Fearing death, disease and taxes, we build a whole raft of tomorrows and sail off on it into the future. But it is not the future, it is a dream world that surely prevents us living our real lives and moments fully. We are so preoccupied with our self-created world, that we fail to see and attend to this one — the one in which we really live and of which we are a real part.

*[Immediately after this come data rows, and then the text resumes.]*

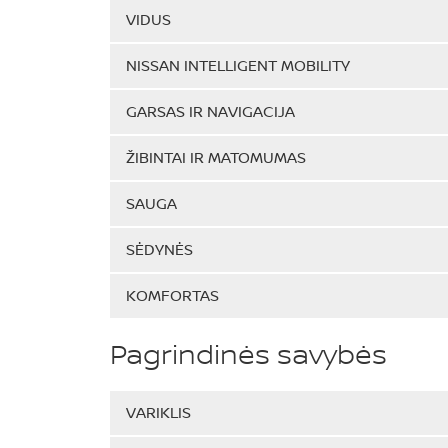
VIDUS
NISSAN INTELLIGENT MOBILITY
GARSAS IR NAVIGACIJA
ŽIBINTAI IR MATOMUMAS
SAUGA
SĖDYNĖS
KOMFORTAS
Pagrindinės savybės
VARIKLIS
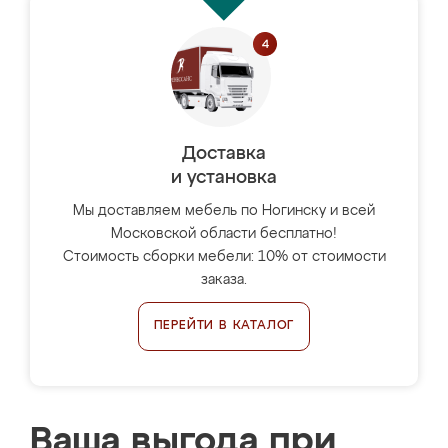
Доставка
и установка
Мы доставляем мебель по Ногинску и всей
Московской области бесплатно!
Стоимость сборки мебели: 10% от стоимости
заказа.
ПЕРЕЙТИ В КАТАЛОГ
Ваша выгода при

When the fiction collapses in the face of change and disaster — as it periodically must — we are lost, for the world in which we find ourselves is one that seems to have been thrust upon us, and not of our choosing. Reality is certainly not of our choosing, but it is what it is and what we are, and until we recognise this, we will keep blundering around in the dark and banging into things we didn’t know were there. It’s like going to the lavatory during the night, half asleep. A natural need overtakes us and we know we have to go from point A to point B somewhere, but it is as if we have forgotten or never noticed the way before, and we collide with all sorts of obstacles that wouldn’t bother us in the light of day and in full consciousness. And it is just this full consciousness or rather awareness that is lacking in our daily lives. This unawareness is so comfortable and convenient to us in our daily lives, that we create obstacles where there would otherwise be none. Sometimes these obstacles are called ‘karma’.

Our obsession with things and targets prevents us seeing the ground beneath our feet and if we do look at it, it may be with dismay, for it is not quite as we want it to be or as we expect it to look, like coming back to an untidy room after a holiday.

Our minds are themselves like untidy rooms full of yesterdays and tomorrows, always chasing after this and that, seldom contented with what we have and where we are.